The role of radio and television channels is becoming decisive, just like the Internet: new words born from the news spread almost instantly. Such a development leaves lexicographers no respite: they are confronted with a growing river of words. Online dictionaries can then take these new words and install them in their nomenclature without worrying about their frequency. This is where the dictionaries differ. An online dictionary, without a paper version usefully delimited in the number of its words, can record everything without an in-depth definitional study. Thus, some go fishing for the slightest word without the appropriate perspective and go well beyond the first 60,000 words. It has recently been seen with the pronoun "iel", implying inclusive writing far from a significant frequency.Alain Rey, very opposed to the latter as he wrote, would have been prudent before introducing an element relating to “closed series” for centuries, and relating here to an activism. The largest dictionaries are not immune to a misstep ... On the other hand, the Petit Larousse, with a great linguist like Bernard Cerquiglini, always waits for a word to really settle in use before integrate it. The reputation of a reference dictionary depends on it.always waits for a word to really settle into usage before integrating it. The reputation of a reference dictionary depends on it.always waits for a word to really settle into usage before integrating it. The reputation of a reference dictionary depends on it.

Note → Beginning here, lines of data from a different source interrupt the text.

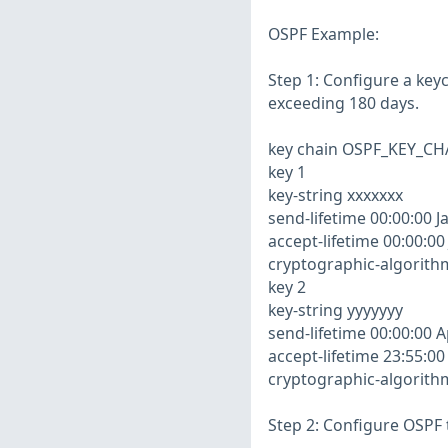
OSPF Example:
Step 1: Configure a key
exceeding 180 days.
key chain OSPF_KEY_CH
key 1
key-string xxxxxxx
send-lifetime 00:00:00 J
accept-lifetime 00:00:00
cryptographic-algorit
key 2
key-string yyyyyyy
send-lifetime 00:00:00 A
accept-lifetime 23:55:00
cryptographic-algorit
Step 2: Configure OSPF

Is the dictionary of the twenty-first century less a dictionary of good use than of uses?

The description of the different uses has intensified. Words from the Francophonie interest us, dictionaries list them more and more. But we must be right, general dictionaries of the French language of about 60,000 words cannot be the receptacle of everything that exists under penalty of causing us to lose the necessary references, for example the first 60,000 words. From a certain threshold, it is better to consult a specialized dictionary. In its own way, the Dictionnaire des francophones (DDF) on the internet presents itself, for example, as an immense net on words without quantitative limits and without in-depth analysis of words, it is its specialty, useful. As for the Academy's dictionary, also free on the Internet,it offers within 60,000 words not only very neat definitions but links on which you just have to click to benefit from impressive word banks whether it is France term for technical terms, or words from the francophonie with the panfrancophone lexical database, without forgetting the normative advice of the Dire ne pas dire type created by Yves Pouliquen. The multiplicity of links, there is undoubtedly the future.